Compare and find similar strings using Levenshtein distance and similarity algorithms.

String Similarity

Compare strings and find the closest matches using Levenshtein distance and similarity algorithms.

Levenshtein Distance

The Levenshtein distance measures the minimum number of single-character edits required to change one string into another.

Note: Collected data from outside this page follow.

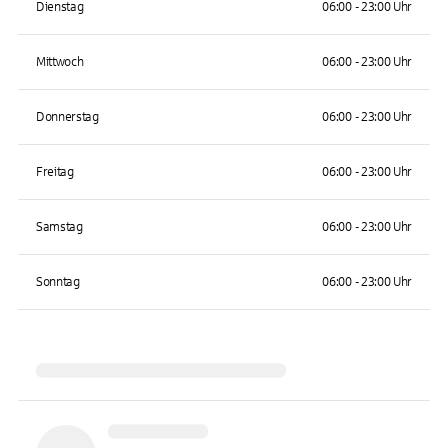
Dienstag
06:00 - 23:00 Uhr
Mittwoch
06:00 - 23:00 Uhr
Donnerstag
06:00 - 23:00 Uhr
Freitag
06:00 - 23:00 Uhr
Samstag
06:00 - 23:00 Uhr
Sonntag
06:00 - 23:00 Uhr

Basic Distance Calculation

import { distance } from "@visulima/string";

// Identical strings
distance("hello", "hello"); // 0

// One character difference
distance("hello", "hallo"); // 1
distance("hello", "hullo"); // 1

// Multiple differences
distance("hello", "world"); // 4
distance("kitten", "sitting"); // 3

// Different lengths
distance("hello", "hello world"); // 6
distance("", "hello"); // 5

Find Closest String

Find the closest matching string from a list:

import { closest } from "@visulima/string";

const options = ["apple", "apricot", "banana", "orange"];

closest("aple", options); // 'apple'
closest("banan", options); // 'banana'
closest("ornge", options); // 'orange'

Find Multiple Closest Matches

Get the N closest matches:

import { closestN } from "@visulima/string";

const options = ["apple", "apricot", "application", "apply"];

// Get 2 closest matches
closestN("app", options, 2);
// ['apple', 'apply']

// Get 3 closest matches
closestN("appl", options, 3);
// ['apple', 'apply', 'application']

Closest String with Options

The closestString function provides more control over finding similar strings.

Basic Usage

import { closestString } from "@visulima/string";

const options = ["react", "redux", "angular", "vue"];

closestString("reakt", options);
// { value: 'react', distance: 1, similarity: 0.8 }

closestString("anglar", options);
// { value: 'angular', distance: 1, similarity: 0.857 }

Case-Insensitive Matching

closestString("REACT", options, {
    caseSensitive: false,
});
// { value: 'react', distance: 0, similarity: 1.0 }

// Case-sensitive (default)
closestString("REACT", options, {
    caseSensitive: true,
});
// Higher distance due to case differences

Threshold Filtering

// Only return matches within threshold
closestString("xyz", options, {
    threshold: 0.5, // Minimum 50% similarity
});
// null (no match meets threshold)

closestString("reactt", options, {
    threshold: 0.7, // Minimum 70% similarity
});
// { value: 'react', distance: 1, similarity: 0.833 }

Complete Options

import type { ClosestStringOptions } from "@visulima/string";

interface ClosestStringOptions {
    // Case-sensitive comparison (default: true)
    caseSensitive?: boolean;

    // Minimum similarity threshold (0-1, default: 0)
    threshold?: number;
}

Compare Similarity

Compare two strings and get detailed similarity metrics.

Basic Comparison

import { compareSimilarity } from "@visulima/string";

compareSimilarity("hello", "hello");
// { distance: 0, similarity: 1.0, equal: true }

compareSimilarity("hello", "hallo");
// { distance: 1, similarity: 0.8, equal: false }

compareSimilarity("kitten", "sitting");
// { distance: 3, similarity: 0.571, equal: false }

With Options

// Case-insensitive comparison
compareSimilarity("Hello", "hello", {
    caseSensitive: false,
});
// { distance: 0, similarity: 1.0, equal: true }

// Case-sensitive (default)
compareSimilarity("Hello", "hello", {
    caseSensitive: true,
});
// { distance: 1, similarity: 0.8, equal: false }

Similarity Score

The similarity score is calculated as:

similarity = 1 - (distance / maxLength)

Where maxLength is the length of the longer string.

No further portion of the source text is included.